01/16 Geo-Ecological Baseline Studies in Kruger National Park using the RIEGL VZ-1000
The Kruger National Park (KNP) in South Africa covers 20 000 km² and is Africa’s oldest national park. It has preserved diverse wildlife and a pristine savannah ecosystem for over a century now. The rolling landscape is covered by unique vegetation with varying density of woody vegetation, grasses and wildflowers. The Kruger National Park is particularly suited for geo-ecological studies, due to the fact that the area was set aside for wildlife conservation over 100 years ago and has never experienced agricultural development or the associated disturbance of soils and vegetation. It is an exceptionally well documented area, providing a number of datasets relevant to s environmental change studies, such as Digital Elevation Models (DEMs), geology, soils, vegetation and vegetation change, fire records, climatological records, and aerial photos.
In the framework of an ongoing research collaboration with South African National Parks (SANParks) Scientific Services about savannah landscape dynamics, the Department of Geography at the Friedrich-Schiller-University Jena (Germany) is utilizing a RIEGL VZ-1000 to acquire data to create high resolution surface models.
One project is investigating long-term erosion in KNP to provide benchmarks on natural erosion rates under the present climatic conditions. This includes the survey of dried up reservoirs, surfaces prone to sheet and gully erosion, and sandy river beds (see photo). Due to its high resolution, precision and speed, the VZ-1000 provides a unique tool to document the present status of these features in very high resolution DEM’s. The RISCAN PRO software is used to merge the point clouds acquired from up to 20 scan positions and to separate returns from the terrain and other targets, such as vegetation or even wildlife. Revisiting and rescanning the study sites after the next major storm will provide the opportunity to monitor surface changes and to quantify current erosion rates.

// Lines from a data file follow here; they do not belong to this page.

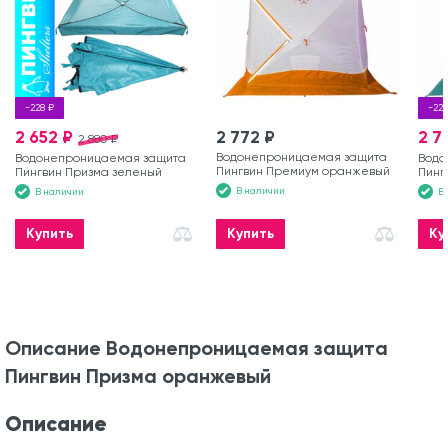
-228 ₽
-228
2 652 ₽
2 772 ₽
2 7
2 880 ₽
Водонепроницаемая защита
Водонепроницаемая защита
Водо
Пингвин Премиум оранжевый
Пингвин Призма зеленый
Пинг
В наличии
В наличии
В
Купить
Купить
Ку
Описание Водонепроницаемая защита
Пингвин Призма оранжевый
Описание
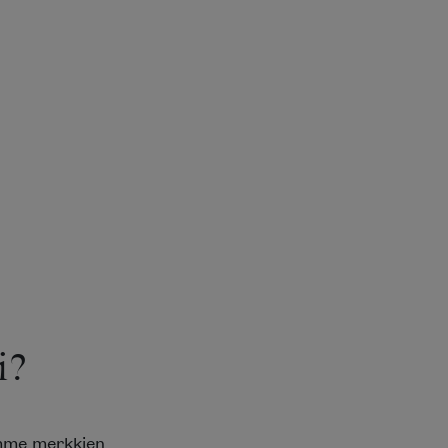
i?
emme merkkien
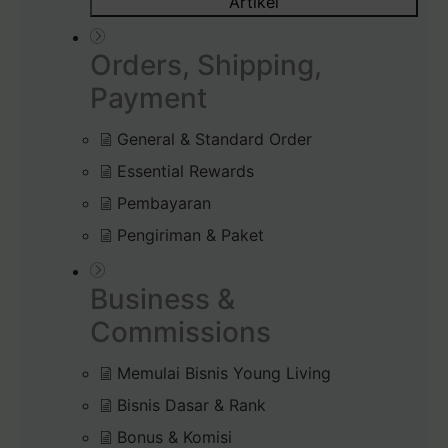
Artikel
Orders, Shipping,
Payment
General & Standard Order
Essential Rewards
Pembayaran
Pengiriman & Paket
Business &
Commissions
Memulai Bisnis Young Living
Bisnis Dasar & Rank
Bonus & Komisi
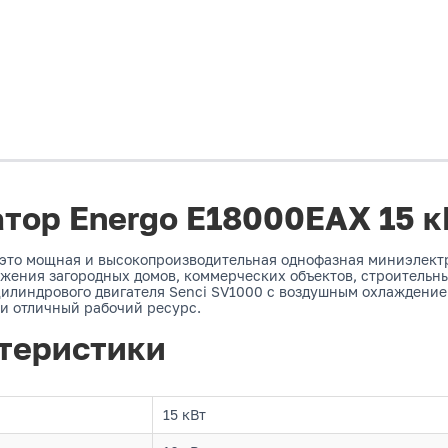
тор Energo E18000EAX 15 к
это мощная и высокопроизводительная однофазная миниэлектр
бжения загородных домов, коммерческих объектов, строительн
цилиндрового двигателя Senci SV1000 с воздушным охлаждение
и отличный рабочий ресурс.
теристики
15 кВт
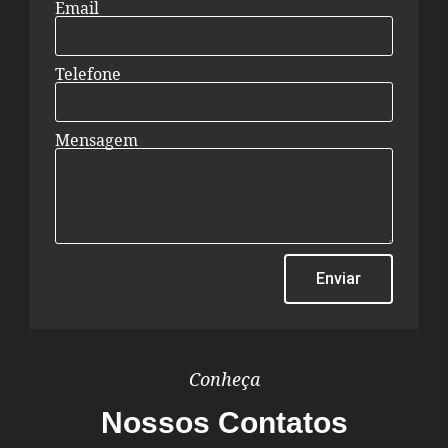
Email
Telefone
Mensagem
Enviar
Conheça
Nossos Contatos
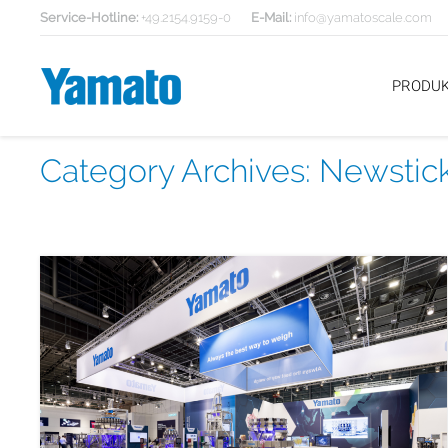
Service-Hotline:
+49.2154.9159-0
E-Mail:
info@yamatoscale.com
PRODU
Category Archives:
Newstic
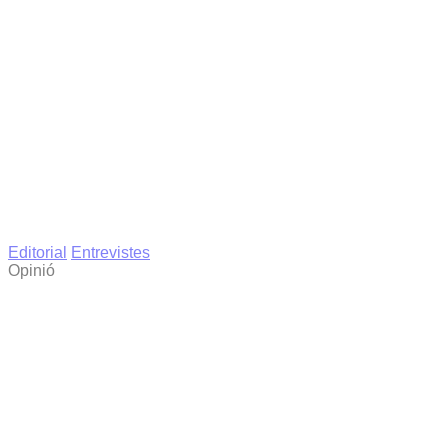
Editorial
Entrevistes
Opinió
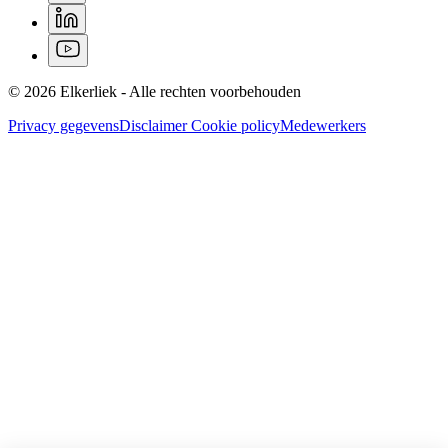
© 2026 Elkerliek - Alle rechten voorbehouden
Privacy gegevens
Disclaimer
Cookie policy
Medewerkers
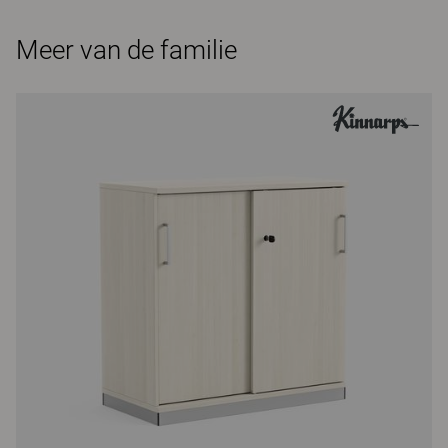
Meer van de familie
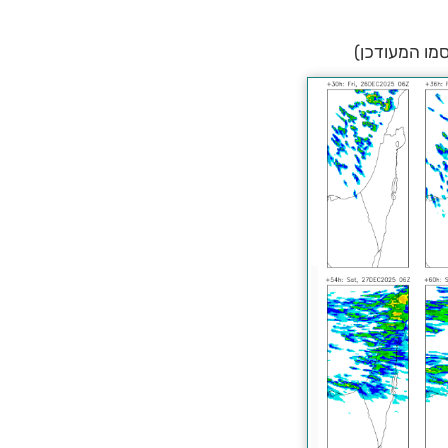
סמו המעודכן)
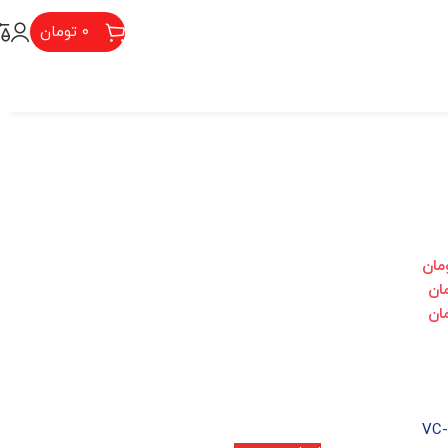
۰
تومان
مان
ان
ان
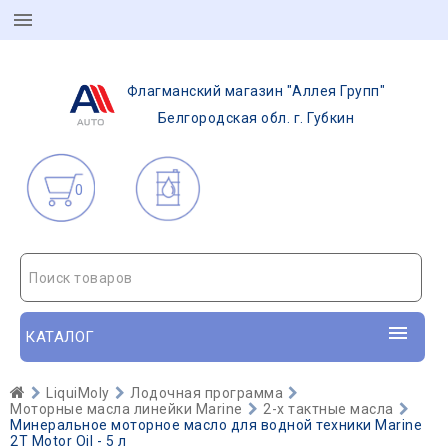
Флагманский магазин "Аллея Групп"
Белгородская обл. г. Губкин
0
Поиск товаров
КАТАЛОГ
LiquiMoly
Лодочная программа
Моторные масла линейки Marine
2-х тактные масла
Минеральное моторное масло для водной техники Marine
2T Motor Oil - 5 л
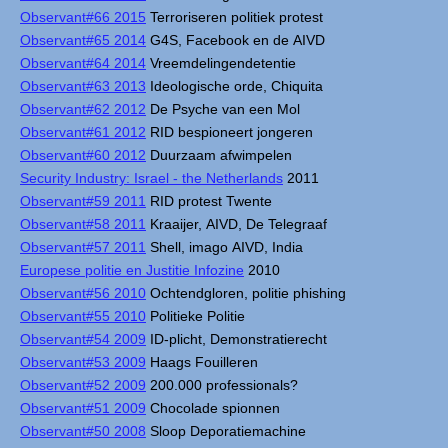
Observant#66 2015
Terroriseren politiek protest
Observant#65 2014
G4S, Facebook en de AIVD
Observant#64 2014
Vreemdelingendetentie
Observant#63 2013
Ideologische orde, Chiquita
Observant#62 2012
De Psyche van een Mol
Observant#61 2012
RID bespioneert jongeren
Observant#60 2012
Duurzaam afwimpelen
Security Industry: Israel - the Netherlands
2011
Observant#59 2011
RID protest Twente
Observant#58 2011
Kraaijer, AIVD, De Telegraaf
Observant#57 2011
Shell, imago AIVD, India
Europese politie en Justitie Infozine
2010
Observant#56 2010
Ochtendgloren, politie phishing
Observant#55 2010
Politieke Politie
Observant#54 2009
ID-plicht, Demonstratierecht
Observant#53 2009
Haags Fouilleren
Observant#52 2009
200.000 professionals?
Observant#51 2009
Chocolade spionnen
Observant#50 2008
Sloop Deporatiemachine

A second project is investigating the vegetation structure and dynamics in the vicinity of the Skukuza Flux Tower. Here, the RIEGL VZ-1000 is used to document the current structure of the vegetation cover and to estimate above ground biomass to support carbon studies. Matching high resolution point clouds with concurrent satellite imagery helps to better relate the information from the rather low resolution satellite imagery to the surface structure and properties. Combining the present surveys with a time series of satellite imagery will eventually provide the opportunity to quantify the changes in above ground biomass over the past decades. To capture the 37 ha large area and to minimize shadow effects induced by the vegetation, we acquired data from 30 scan positions. Moving by foot from one site to the other, the backpack proved to be a valuable accessory for the RIEGL VZ-1000.

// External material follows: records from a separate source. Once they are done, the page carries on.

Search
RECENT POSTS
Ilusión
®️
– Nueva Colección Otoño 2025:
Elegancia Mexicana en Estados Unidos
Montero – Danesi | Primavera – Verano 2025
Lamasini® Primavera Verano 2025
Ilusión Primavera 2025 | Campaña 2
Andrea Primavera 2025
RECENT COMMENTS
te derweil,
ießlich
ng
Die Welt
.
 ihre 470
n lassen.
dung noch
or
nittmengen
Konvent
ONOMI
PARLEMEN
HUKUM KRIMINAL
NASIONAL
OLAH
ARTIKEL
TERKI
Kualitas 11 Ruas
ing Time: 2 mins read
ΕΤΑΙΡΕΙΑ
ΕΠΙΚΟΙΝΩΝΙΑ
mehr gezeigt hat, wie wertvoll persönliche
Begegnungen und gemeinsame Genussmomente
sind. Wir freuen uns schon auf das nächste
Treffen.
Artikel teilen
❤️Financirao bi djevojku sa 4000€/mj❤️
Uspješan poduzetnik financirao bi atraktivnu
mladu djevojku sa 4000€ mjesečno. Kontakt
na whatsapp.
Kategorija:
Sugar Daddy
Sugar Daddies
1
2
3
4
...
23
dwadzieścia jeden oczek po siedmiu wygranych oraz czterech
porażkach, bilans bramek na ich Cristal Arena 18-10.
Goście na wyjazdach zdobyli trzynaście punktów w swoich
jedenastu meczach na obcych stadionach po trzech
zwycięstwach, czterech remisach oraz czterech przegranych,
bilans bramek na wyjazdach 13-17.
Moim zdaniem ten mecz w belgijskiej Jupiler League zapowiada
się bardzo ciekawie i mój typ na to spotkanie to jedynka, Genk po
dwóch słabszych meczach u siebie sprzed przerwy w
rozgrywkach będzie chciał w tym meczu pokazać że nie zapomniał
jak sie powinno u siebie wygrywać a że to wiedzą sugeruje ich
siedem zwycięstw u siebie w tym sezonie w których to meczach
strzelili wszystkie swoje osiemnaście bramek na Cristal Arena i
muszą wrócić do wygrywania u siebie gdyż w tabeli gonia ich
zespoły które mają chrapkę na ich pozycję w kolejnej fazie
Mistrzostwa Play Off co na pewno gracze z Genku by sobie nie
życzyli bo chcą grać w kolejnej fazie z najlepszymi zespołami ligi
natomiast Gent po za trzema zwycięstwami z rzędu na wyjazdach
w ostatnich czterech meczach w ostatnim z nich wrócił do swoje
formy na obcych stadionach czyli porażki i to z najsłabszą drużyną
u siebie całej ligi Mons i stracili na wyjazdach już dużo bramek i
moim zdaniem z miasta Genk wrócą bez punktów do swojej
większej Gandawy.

The initial data acquisition with the RIEGL VZ-1000 was conducted in September and October 2015. Air temperatures reached well above 40 °C in the shade and it was inevitable to fully expose the scanner to the sun. Even under these harsh environmental conditions, the RIEGL VZ-1000 acquired reliable data. Some heat related issues with the external battery were solved by cooling down the battery while driving back to the camp in the air-conditioned bakkie (off-road vehicle) and recharging it overnight in an air-conditioned room.